Les zones de libre-échange自贸区 ne sont pas une innovation à Djibouti. Actuellement, il y a une zone qui occupe plus de 40 hectares qui a été mise en service en 2004. En 2011, elle était saturée par l’occupation de 169 entreprises venues de 39 pays et régions. La gestion de la zone  avait été confiée à une entreprise dubaïote Jebel Ali Free Zone (JAFZA).

La société mère de JAFZA est Economic Zones World qui est sous le contrôle du gouvernement émirati à travers Dubaï World qui est le plus grand investisseur émirati à Djibouti où elle a investi 800 millions de dollars. En plus de JAFZA, d’autres filiales de Dubaï World, comme DP World, DC World, Nakheel... participent activement au développement de Djibouti.

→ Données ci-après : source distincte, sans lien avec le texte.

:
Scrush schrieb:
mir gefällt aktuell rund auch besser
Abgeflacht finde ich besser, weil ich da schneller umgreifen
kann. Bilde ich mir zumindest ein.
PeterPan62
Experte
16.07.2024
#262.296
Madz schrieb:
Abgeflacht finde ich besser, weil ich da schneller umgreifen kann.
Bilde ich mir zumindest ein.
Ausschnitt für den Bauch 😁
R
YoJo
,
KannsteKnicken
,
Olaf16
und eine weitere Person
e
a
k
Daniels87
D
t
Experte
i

Cependant, les bonnes choses ont une fin ; les relations entre Djibouti est les Émirats arabes unis se sont brutalement fissurées. En 2014, le gouvernement djiboutien a annoncé qu’il allait retirer la concession octroyée depuis trente ans à DP World pour la gestion du terminal à conteneurs de Doraleh au motif que ce dernier [DP World] aurait soudoyé le président de la zone de libre-échange lors de l’appel d’offres de 2000. Les deux parties sont dans une impasse depuis de nombreuses années. En février 2017, la Cour [internationale] d'arbitrage de Londres a annoncé que les allégations du gouvernement djiboutien n’étaient pas fondées.

Bien que DP World puisse continuer à exploiter le terminal DCT [i.e. le terminal à conteneurs de Doraleh], il n’est plus le seul opérateur étranger à gérer un terminal commercial à Djibouti – le terminal multifonctionnel dans lequel China Merchants Ports a investi est en service depuis mai 2017. Alors que ses ors passés se ternissent lentement, les Émirats arabes unis commencent à s’intéresser à d’autres pays d’Afrique de l’Est. En l’espace d’un mois, DP World annoncé un investissement de 442 millions de dollars pour étendre le port de Berbera en Somalie et une concession de trente ans prorogeable dix ans. Ce port et celui de Djibouti ont potentiellement le même client, l'Éthiopie qui n’a pas d’accès à la mer.


Notes
[1]La zone industrielle de Shekou 蛇口, gérée exclusivement par la China Merchants, a été créée en 1979 avant même la formation de la zone économique spéciale de Shenzhen. Elle l’emblème du succès de la China Merchants et de son expérience dans la gestion des zones franches.